Bonifica Taranto, servono altri fondi per rilanciare l’area

“Dai lavori della Cabina di regia emergono passi in avanti nelle attività che riguardano le bonifiche all’interno del Comune di Statte e nelle aree di Taranto del Quartiere Tamburi e del Cimitero di San Brunone, peraltro, cosa non da poco, nel pieno rispetto dei cronoprogrammi fissati al momento dell’inizio delle attività. Anche la questione delle partite finanziarie a coperture degli interventi si va via via definendo riuscendo a dar corpo alle aspettative e rendendo gli interventi attività amministrativa concreta”. Così l’Assessore alla Qualità dell’Ambiente della Regione Puglia, Lorenzo Nicastro, evidenzia gli esiti dell’incontro.

 “Insieme agli interventi sulle bonifiche, tuttavia, abbiamo necessità di rendere concreto un altro aspetto del Protocollo d’intesa di luglio 2012, quello relativo ai 30mln di euro da individuare a cura del Ministero dello Sviluppo Economico per sostegno alla ricerca e alla competitività da dedicare all’area di Taranto. Immaginare un bando ad evidenza pubblica per queste risorse ministeriali che punti a creare opportunità di sviluppo del territorio in chiave di sostenibilità e competitività è un passaggio importante – prosegue Nicastro – per aggiungere un ulteriore tassello al quadro di attività di cui Taranto in questo momento è oggetto”.

“L’area ionica, più di altre, vive un momento delicato nel quale alla difficile situazione economica generale si sommano le criticità ambientali e di tutela della salute.

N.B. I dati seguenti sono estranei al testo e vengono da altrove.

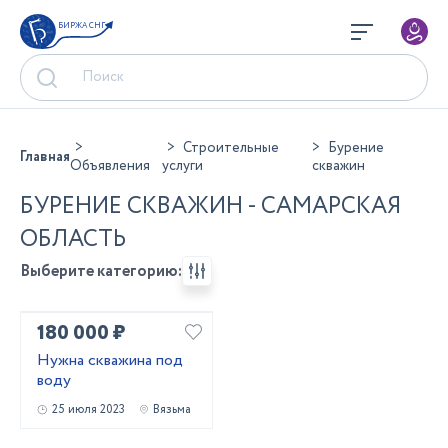
БИРЖА СНГ
Строительные
Бурение
Главная
Объявления
услуги
скважин
БУРЕНИЕ СКВАЖИН - САМАРСКАЯ
ОБЛАСТЬ
Выберите категорию:
180 000 ₽
Нужна скважина под
воду
25 июля 2023
Вязьма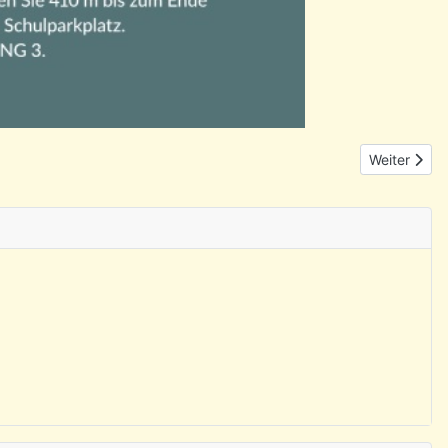
Nächster Bei
Weiter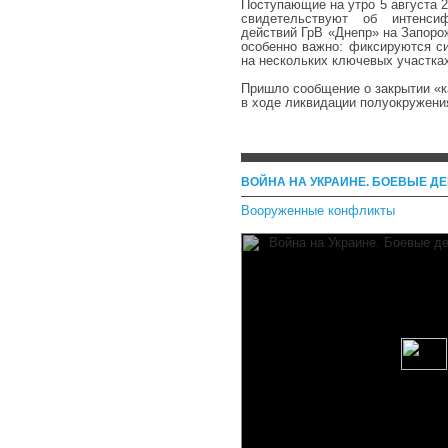
Поступающие на утро 5 августа 2
свидетельствуют об интенсиф
действий ГрВ «Днепр» на Запоро
особенно важно: фиксируются с
на нескольких ключевых участка
Пришло сообщение о закрытии «
в ходе ликвидации полуокружени
ВОЙНА НА УКРАИНЕ. БОЕВЫЕ ДЕЙ
Вооруженные конфликты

Per queste ragioni quelle risorse, cui il Ministero sta lavorando e sulle quali speriamo di avere presto notizie utili, permetterebbero di far ripartire il territorio, di investire su di esso anche in chiave economica, sociale e imprenditoriale – conclude Nicastro – anche incentivando, perché no, la nascita di eccellenze in materia di preservazione delle risorse ambientali, di modelli di produzione più compatibili con l’ambiente e con la salute degli uomini”.